In late April, as the race for California governor was heating up, Steve Hilton and his advisers at their Huntington Beach headquarters were in a quandary. They wanted to show they were serious about saving Hollywood. But what could be done that wasn’t already tried?
Hilton hit on it: What if the entertainment tax credit went into the stratosphere, going so far that shooting in the state could, when combined with a hoped-for federal tax credit, (almost) be free? He decided to float the idea of a 60 percent credit, a signal to Hollywood that he stood beside it. (The ceiling in California now usually sits at 45 percent, with many productions getting 35 percent.

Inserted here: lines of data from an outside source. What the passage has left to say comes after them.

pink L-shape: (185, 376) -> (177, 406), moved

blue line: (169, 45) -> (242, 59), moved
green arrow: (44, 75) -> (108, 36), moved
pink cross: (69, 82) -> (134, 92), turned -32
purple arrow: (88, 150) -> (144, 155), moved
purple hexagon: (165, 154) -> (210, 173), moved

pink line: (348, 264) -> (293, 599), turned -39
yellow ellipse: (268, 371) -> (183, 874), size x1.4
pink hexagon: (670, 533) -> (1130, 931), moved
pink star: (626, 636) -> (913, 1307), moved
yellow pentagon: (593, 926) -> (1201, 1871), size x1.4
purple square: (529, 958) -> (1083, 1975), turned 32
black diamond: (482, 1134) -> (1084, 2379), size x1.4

So the move would substantially increase what is already, by many metrics, the most generous film tax-break program in the country.)

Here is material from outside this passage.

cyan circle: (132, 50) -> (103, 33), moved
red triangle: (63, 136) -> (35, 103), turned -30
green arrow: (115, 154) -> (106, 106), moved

About 45 miles northwest, at the campaign headquarters of Xavier Becerra in Glendale, Hilton’s Democratic rival was equally in a bind. He had almost no Hollywood plan at all, owing to the fact that until recently he had almost no campaign at all.

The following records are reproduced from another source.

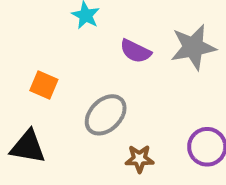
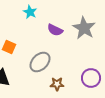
gray star: (193, 47) -> (84, 28), turned -30

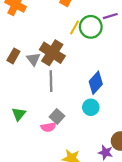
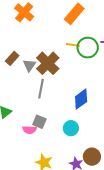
yellow line: (75, 28) -> (73, 45), turned 56
cyan circle: (91, 107) -> (71, 128), moved
gray square: (57, 116) -> (39, 122), turned -32

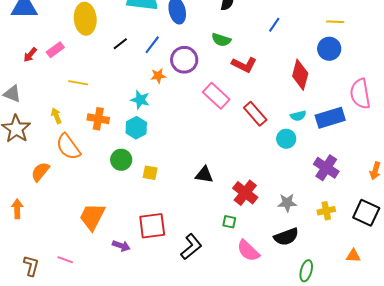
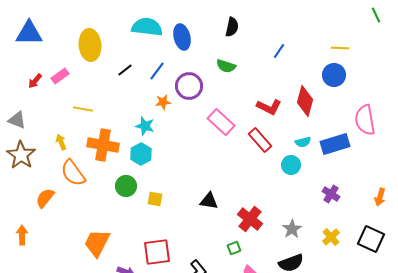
red L-shape: (244, 65) -> (269, 107), moved
orange cross: (98, 119) -> (103, 145), size x1.4
purple cross: (326, 168) -> (331, 194), size x0.7
gray star: (287, 203) -> (292, 229), turned -30
yellow cross: (326, 211) -> (331, 237), turned -30
green square: (229, 222) -> (234, 248), turned -32

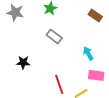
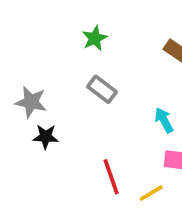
gray star: (15, 12) -> (31, 102), moved

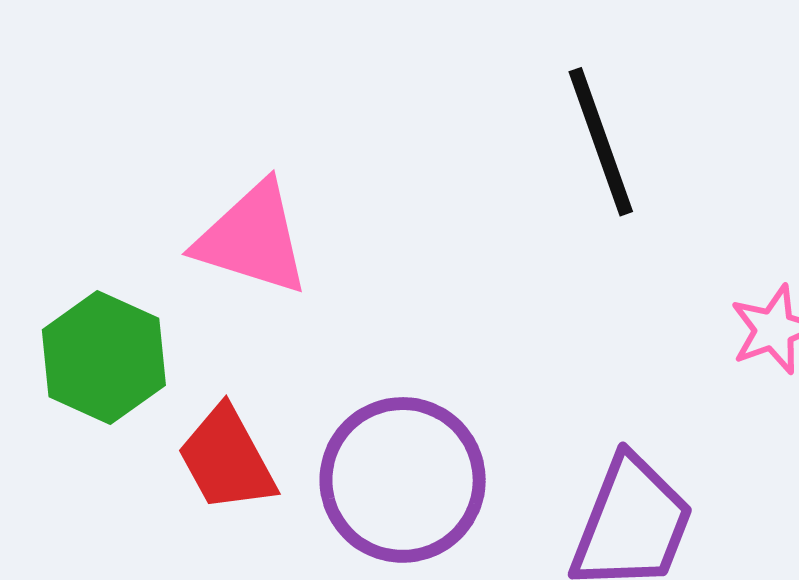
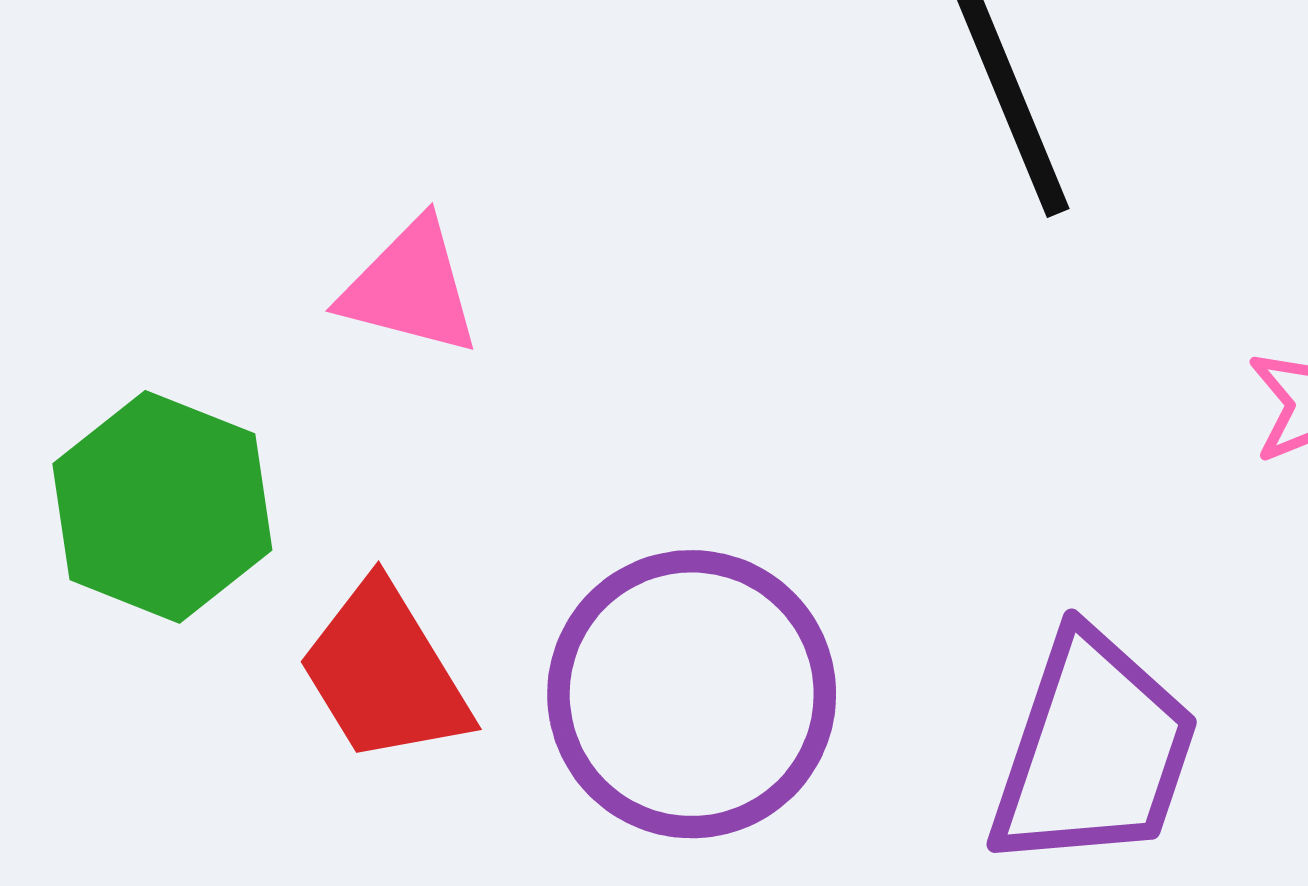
pink triangle: (252, 239) -> (410, 288), size x0.7

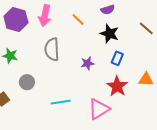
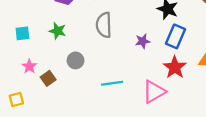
blue rectangle: (117, 58) -> (176, 36), size x1.5

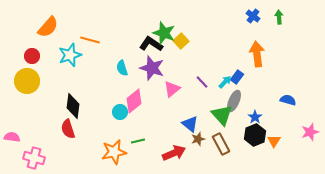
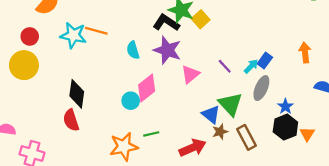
orange line: (90, 40) -> (96, 31), moved
orange arrow: (257, 54) -> (305, 53), moved, size x0.7
cyan star: (70, 55) -> (73, 35), turned 30
green triangle: (222, 115) -> (230, 104), moved

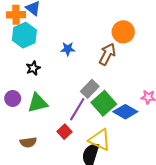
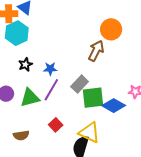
blue star: (68, 49) -> (50, 69), moved
green square: (104, 103) -> (93, 98), turned 35
purple line: (77, 109) -> (51, 90), moved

But then Eric Swalwell was felled by a sex scandal, Katie Porter was beset by volatility claims, and suddenly Becerra was surging and on the clock. His small staff went into a frenzy. He, too, came up with a Hollywood plan (eventually), albeit focusing not on tax credits. Among the most eye-catching of Becerra’s proposals is a “California Content Performance Disclosure requirement” — essentially, a law or rule that studios/streamers must provide “meaningful performance data” to everyone from directors to the crew. Such sharing would need to come in a “standardized form that gives workers what they need to bargain fairly.”